LynseyLou1982 Mon 06-Jul-20 13:50:41

I don't know but I'd like to as I work in a University

user1471462428 Mon 06-Jul-20 13:51:23

I would suggest that coventry and YORK St. John are at risk due to over expansion. Buying campuses then not being able to run courses will always be problematic but at the moment it’s catastrophic.

JacobReesMogadishu Mon 06-Jul-20 13:51:37


But as the article said they have large financial buffers and the option to attract more UK students.

I don’t think they’re allowed to attract more U.K. students. Caps were put in place at the start of Covid to stop them doing thjs because otherwise the danger is they take all the U.K. students from the non Russell Group universities and then the non RG unis really will go bust/be in trouble.

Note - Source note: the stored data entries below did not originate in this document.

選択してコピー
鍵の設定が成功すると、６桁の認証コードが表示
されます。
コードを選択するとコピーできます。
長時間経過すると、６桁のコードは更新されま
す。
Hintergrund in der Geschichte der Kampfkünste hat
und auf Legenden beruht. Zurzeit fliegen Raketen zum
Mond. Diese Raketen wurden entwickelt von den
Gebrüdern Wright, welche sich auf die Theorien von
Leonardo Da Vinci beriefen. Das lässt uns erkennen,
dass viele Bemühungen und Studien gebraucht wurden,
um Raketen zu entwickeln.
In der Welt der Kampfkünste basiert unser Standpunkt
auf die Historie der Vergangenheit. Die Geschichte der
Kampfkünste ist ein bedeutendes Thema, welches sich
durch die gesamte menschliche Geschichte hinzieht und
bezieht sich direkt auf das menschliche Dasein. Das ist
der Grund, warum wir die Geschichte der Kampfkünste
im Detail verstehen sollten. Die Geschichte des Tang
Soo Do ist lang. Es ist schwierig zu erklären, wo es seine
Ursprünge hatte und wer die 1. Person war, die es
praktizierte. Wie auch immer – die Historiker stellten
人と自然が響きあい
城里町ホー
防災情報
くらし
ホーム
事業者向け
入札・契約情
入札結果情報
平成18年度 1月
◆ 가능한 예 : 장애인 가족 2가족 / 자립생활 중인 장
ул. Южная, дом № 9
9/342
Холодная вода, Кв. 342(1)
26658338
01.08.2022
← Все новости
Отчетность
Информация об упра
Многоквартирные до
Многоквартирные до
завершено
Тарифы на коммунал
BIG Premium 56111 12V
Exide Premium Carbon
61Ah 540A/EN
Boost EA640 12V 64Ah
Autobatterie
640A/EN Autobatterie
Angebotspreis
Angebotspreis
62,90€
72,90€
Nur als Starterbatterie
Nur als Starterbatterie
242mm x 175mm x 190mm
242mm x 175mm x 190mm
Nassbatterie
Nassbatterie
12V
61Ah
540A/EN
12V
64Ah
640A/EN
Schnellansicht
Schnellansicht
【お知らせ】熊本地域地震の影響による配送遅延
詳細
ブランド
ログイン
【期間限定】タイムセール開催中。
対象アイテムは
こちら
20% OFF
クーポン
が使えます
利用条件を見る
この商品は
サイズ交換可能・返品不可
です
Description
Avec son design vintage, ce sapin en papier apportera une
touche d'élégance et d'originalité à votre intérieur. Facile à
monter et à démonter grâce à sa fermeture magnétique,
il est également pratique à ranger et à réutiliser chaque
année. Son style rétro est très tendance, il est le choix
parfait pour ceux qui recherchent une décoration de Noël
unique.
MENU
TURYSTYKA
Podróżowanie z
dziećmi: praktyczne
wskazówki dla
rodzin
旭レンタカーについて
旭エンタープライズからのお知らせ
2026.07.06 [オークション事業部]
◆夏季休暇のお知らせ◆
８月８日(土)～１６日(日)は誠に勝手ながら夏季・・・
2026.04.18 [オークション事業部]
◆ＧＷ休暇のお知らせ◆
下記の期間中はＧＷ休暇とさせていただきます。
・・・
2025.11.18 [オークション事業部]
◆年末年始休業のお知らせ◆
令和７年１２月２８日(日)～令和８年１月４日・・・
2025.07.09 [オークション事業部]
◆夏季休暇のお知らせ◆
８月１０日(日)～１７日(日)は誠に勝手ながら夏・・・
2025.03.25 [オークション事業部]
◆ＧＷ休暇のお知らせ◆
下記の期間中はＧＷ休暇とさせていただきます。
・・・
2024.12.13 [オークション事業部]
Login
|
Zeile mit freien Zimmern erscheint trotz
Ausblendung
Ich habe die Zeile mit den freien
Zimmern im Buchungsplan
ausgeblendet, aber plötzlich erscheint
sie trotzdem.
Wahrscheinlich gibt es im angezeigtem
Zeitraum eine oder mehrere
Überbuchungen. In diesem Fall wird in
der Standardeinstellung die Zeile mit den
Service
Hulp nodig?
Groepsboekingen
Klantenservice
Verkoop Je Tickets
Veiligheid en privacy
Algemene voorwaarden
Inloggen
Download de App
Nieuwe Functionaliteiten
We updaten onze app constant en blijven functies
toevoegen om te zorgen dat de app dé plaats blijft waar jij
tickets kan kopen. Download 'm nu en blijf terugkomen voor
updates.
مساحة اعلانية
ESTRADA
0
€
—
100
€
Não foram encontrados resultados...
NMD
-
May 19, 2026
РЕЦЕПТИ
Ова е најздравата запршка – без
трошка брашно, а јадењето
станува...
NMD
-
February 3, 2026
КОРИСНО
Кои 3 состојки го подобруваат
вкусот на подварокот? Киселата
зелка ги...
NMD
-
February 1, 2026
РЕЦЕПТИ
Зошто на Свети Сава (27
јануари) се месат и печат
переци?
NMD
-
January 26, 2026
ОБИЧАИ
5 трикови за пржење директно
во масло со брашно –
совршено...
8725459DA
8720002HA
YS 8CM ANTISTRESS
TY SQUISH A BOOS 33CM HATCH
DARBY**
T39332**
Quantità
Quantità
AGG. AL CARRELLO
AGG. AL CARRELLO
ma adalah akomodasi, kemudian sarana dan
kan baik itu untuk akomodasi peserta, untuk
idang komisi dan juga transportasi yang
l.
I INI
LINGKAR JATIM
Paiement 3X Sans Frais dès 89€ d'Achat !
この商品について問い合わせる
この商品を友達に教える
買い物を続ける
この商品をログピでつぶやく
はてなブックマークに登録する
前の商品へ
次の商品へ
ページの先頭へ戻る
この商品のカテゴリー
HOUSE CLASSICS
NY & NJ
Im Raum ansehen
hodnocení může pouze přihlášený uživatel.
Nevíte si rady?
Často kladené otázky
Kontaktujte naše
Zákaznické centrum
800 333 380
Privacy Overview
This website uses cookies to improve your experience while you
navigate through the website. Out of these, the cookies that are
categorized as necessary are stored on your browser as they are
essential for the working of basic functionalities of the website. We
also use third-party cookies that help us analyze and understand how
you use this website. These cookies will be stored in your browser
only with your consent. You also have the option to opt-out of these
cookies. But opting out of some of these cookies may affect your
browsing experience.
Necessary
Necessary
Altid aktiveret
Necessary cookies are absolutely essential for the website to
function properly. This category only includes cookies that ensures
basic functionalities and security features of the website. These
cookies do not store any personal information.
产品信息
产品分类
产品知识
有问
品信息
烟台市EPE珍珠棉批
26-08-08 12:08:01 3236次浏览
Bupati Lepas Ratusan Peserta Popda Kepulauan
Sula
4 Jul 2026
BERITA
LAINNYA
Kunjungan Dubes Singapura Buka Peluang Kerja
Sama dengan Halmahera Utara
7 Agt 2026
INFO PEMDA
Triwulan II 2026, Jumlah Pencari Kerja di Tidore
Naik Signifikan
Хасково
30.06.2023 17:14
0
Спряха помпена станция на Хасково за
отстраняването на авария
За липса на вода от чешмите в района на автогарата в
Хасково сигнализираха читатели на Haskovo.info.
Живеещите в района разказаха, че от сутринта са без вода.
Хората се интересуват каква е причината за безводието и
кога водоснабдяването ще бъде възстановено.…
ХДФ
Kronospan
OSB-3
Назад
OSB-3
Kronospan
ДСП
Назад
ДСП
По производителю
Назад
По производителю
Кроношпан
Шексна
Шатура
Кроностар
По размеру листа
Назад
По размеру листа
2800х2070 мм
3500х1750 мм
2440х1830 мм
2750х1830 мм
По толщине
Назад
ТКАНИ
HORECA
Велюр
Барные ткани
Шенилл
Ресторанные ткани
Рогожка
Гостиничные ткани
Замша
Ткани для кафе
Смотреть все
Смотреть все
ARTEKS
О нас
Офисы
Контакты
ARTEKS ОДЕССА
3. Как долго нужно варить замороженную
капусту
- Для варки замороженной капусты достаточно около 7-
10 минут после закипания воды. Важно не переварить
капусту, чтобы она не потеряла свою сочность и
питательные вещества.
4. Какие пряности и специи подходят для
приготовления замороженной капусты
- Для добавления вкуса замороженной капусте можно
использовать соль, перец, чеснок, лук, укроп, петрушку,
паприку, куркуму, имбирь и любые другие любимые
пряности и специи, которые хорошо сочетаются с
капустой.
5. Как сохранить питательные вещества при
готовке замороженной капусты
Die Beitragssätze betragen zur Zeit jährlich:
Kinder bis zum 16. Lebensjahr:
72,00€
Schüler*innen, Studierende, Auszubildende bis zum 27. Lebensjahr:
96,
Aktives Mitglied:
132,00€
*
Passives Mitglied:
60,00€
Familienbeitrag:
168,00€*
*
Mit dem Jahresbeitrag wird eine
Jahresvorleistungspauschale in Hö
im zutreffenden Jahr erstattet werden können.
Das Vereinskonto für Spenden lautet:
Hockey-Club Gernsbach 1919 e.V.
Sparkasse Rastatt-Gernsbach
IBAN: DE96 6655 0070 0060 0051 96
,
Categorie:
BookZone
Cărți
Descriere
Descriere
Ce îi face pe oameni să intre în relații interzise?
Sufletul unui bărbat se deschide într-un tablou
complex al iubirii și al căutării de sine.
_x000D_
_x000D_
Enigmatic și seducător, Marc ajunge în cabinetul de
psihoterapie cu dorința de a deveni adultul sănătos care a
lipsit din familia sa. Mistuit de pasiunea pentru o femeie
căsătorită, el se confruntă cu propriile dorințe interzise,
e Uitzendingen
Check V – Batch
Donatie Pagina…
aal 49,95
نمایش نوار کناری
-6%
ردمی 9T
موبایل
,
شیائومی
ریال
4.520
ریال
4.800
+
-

There’s been a lot of call on MN for fee refunds due to Covid and strikes. And several people warned that this could potentially be an effect. Posters on here said they didn’t care, I’m assuming their DC are in their final year?

As for what happens if your uni goes bust.....I assume your course fees are written off. Other universities are Under no obligation to take you and may well not have capacity to do so. You won’t get a refund on any living costs/halls fees for anytime you’ve spent there. So out of pocket, no qualification. Let’s hope the govt helps.